An empty list, `filtered_sent` will be created. Next, the `doc` variable is iterated through to look at each tokenized word from our source text. 

`is_stop` spaCy token attribute will then be used to identify words that aren’t in the stopword list and then appended to  `filtered_sent list`.

In [16]:
from spacy.lang.en.stop_words import STOP_WORDS

# Implementation of stop words:
filtered_sent=[]

#  "nlp" Object is used to create documents with linguistic annotations.
doc = nlp(text)

# filtering stop words
for word in doc:
    if word.is_stop == False: 
        filtered_sent.append(word)
        
print("Filtered Sentence:",filtered_sent)

Filtered Sentence: [learning, data, science, ,, discouraged, !, 
, Challenges, setbacks, failures, ,, journey, ., got, !]
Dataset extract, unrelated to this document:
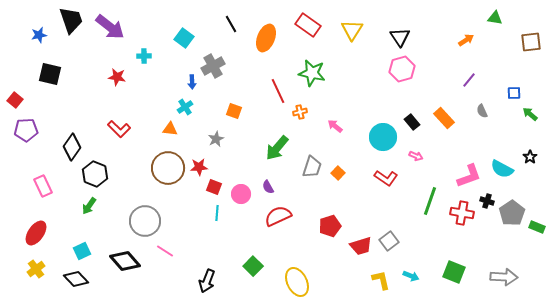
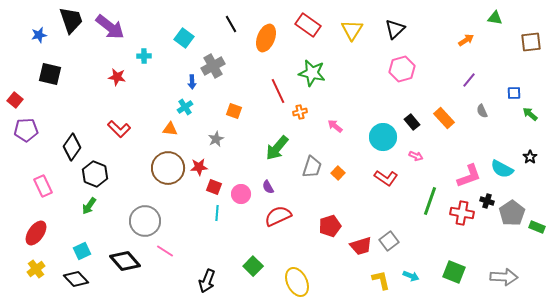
black triangle at (400, 37): moved 5 px left, 8 px up; rotated 20 degrees clockwise
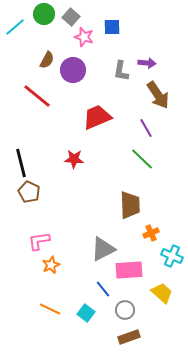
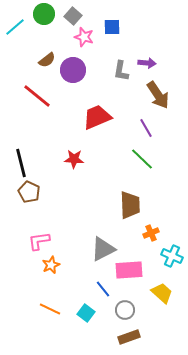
gray square: moved 2 px right, 1 px up
brown semicircle: rotated 24 degrees clockwise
Removing the stopword has reduced the original text down to just a few words that give the general idea of what the sentences are discussing: learning data science, and discouraging challenges and setbacks along that journey.

## Lexicon Normalization
Lexicon Normalization is another step in data cleaning process.
Normalization converts high dimensional features into low dimensional features which are appropriate for any machine learning model.
## Lemmatization
This is a way of processing words that reduces them to their roots. i.e words like connect, connection, connecting, connected, etc. aren’t exactly the same, they all have the same essential meaning: connect. The differences in spelling have grammatical functions in spoken language, but for machine processing, those differences can be confusing, a way is therefore needed to change all these words that are forms of the word connect into the word connect itself.

One method for doing this is called **stemming**. Stemming involves simply lopping off easily-identified prefixes and suffixes to produce what’s often the simplest version of a word. Connection, for example, would have the -ion suffix removed and be correctly reduced to connect. This kind of simple stemming is often all that’s needed, but **lemmatization** — which actually looks at words and their roots (called **lemma**) as described in the dictionary—is more precise (as long as the words exist in the dictionary).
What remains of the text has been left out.